マンション管理計画認定制度 相談ダイヤルで取り組みを後押し(下) 日本マンション管理士会連合会 副会長 森 健一

マンションストックの適正な管理が社会問題にも挙げられる中、地域ごとの課題に向き合い存在感が増している管理士会・管理士の活動を日本マンション管理士会連合会に所属する全国のマンション管理士会の協力を得て紹介していく。今回は、日管連が担う管理計画認定制度相談ダイヤルの状況をレポートしてもらう。

マンション管理計画認定制度 相談ダイヤルで取り組みを後押し(上)より続く

相談者は、管理組合の役員・組合員と管理会社社員がもっとも多くなっています。管理計画認定制度の認定申請は、新築マンションを対象とする予備認定が既存マンションよりも先行しており、マンション管理センターのホームページに公表されている認定マンション数は既に71件に上っています(6月14日現在)。予備認定は、分譲会社と予定管理会社が連名で申請することから、管理会社からの相談が多くなっているとも考えられます。
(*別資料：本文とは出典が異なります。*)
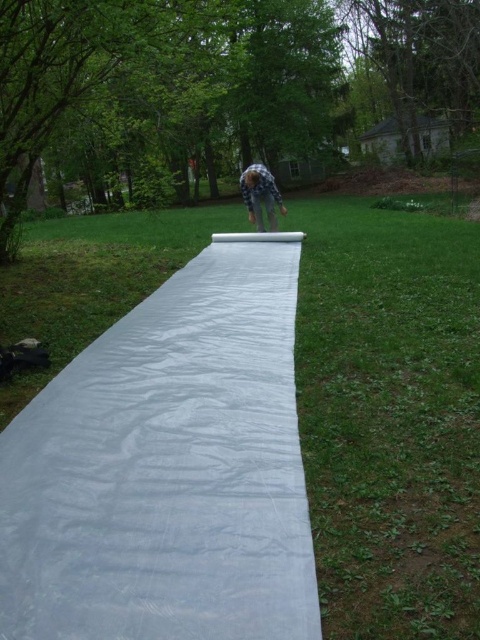 Question: Can you confirm if transparent plastic sheet at center is smaller than blue plaid shirt at center?

Choices:
 (A) no
 (B) yes

Answer: (A)

Question: Which point is farther to the camera?

Choices:
 (A) (230, 253)
 (B) (253, 188)

Answer: (B)

Question: Which point is closer to the camera taking this photo?

Choices:
 (A) (292, 330)
 (B) (267, 212)

Answer: (A)

Question: Is transparent plastic sheet at center further to the viewer compared to blue plaid shirt at center?

Choices:
 (A) yes
 (B) no

Answer: (B)

Question: Does transparent plastic sheet at center have a greater width compared to blue plaid shirt at center?

Choices:
 (A) no
 (B) yes

Answer: (B) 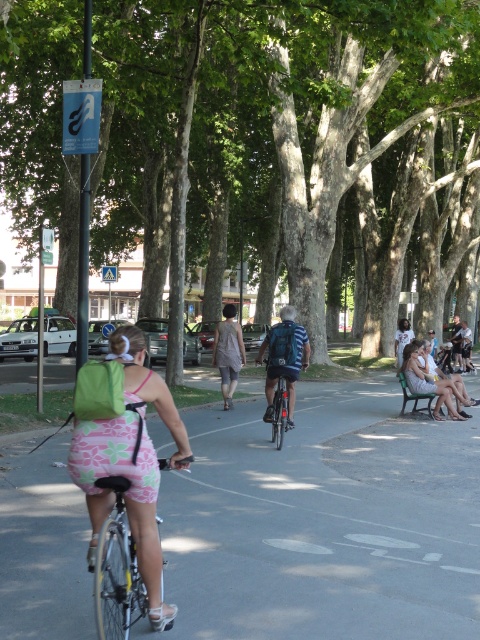 Question: In this image, where is light pink fabric dress at lower right located relative to shiny metallic bicycle at center?

Choices:
 (A) above
 (B) below

Answer: (A)

Question: Is green leafy tree at center to the left of green fabric backpack at left from the viewer's perspective?

Choices:
 (A) yes
 (B) no

Answer: (A)

Question: Which object is positioned farthest from the shiny metallic bicycle at center?

Choices:
 (A) green plastic bench at lower right
 (B) blue fabric backpack at center
 (C) pink fabric bicycle at center
 (D) green leafy tree at center

Answer: (D)

Question: Is green fabric backpack at left smaller than shiny metallic bicycle at center?

Choices:
 (A) yes
 (B) no

Answer: (B)

Question: Which point is farther to the camera?

Choices:
 (A) (454, 387)
 (B) (153, 387)

Answer: (A)

Question: Which point is closer to the camera?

分譲会社からは「予備認定を取得したが、住宅金融支援機構のフラット35の金利引き下げに関する手続きについて教えてほしい」などの相談がありました。

既存マンションからの管理計画の認定申請は、マンション管理適正化推進計画を作成済みの自治体が限られているためか、日管連での事前確認業務はまだありません。しかし、日管連への「マンション管理適正化診断サービス」申し込みにあたって、管理計画認定支援サービスの登録申請を併せて希望する管理組合が増えています。今後、自治体の適正化推進計画作成が進めば、さらに増えてくると思われます。

自治体の独自施策も相談ダイヤルで説明

ちなみに国土交通省が今年2月、255自治体を対象に実施した適正化推進計画の作成意向調査によれば、政令指定都市(20市)の100%、中核市・特例市(66市)の52%、東京23区の65%、都道府県の53%が、今年度中に適正化推進計画を作成する意向だと回答しています。

相談ダイヤルには、行政からの相談や問い合わせもあります。ある政令指定都市からは、「当市は上乗せ基準を設定しているが、独自基準に関する相談にはどう対応するのか」という問い合わせがありました。日管連や会員会では、各自治体の管理計画認定制度の開始時期、独自の上乗せ基準、手数料などについてホームページなどで情報を集めて対応し、問い合わせにかかわる行政の負担を少しでも軽減するよう努めています。相談者の中には、自治体に問い合わせたところ、日管連の相談ダイヤルを紹介されたというケースも徐々に多くなっています。

今は相談ダイヤル開設から間もなく、周知が十分ではないためか、相談件数はそれほど多くありません。しかし、全国の会員会を通じて本事業の周知を図っており、相談ダイヤルが管理組合、管理会社、マンション購入予定者などの管理計画認定制度への理解・関心を高める一助となればと願っています。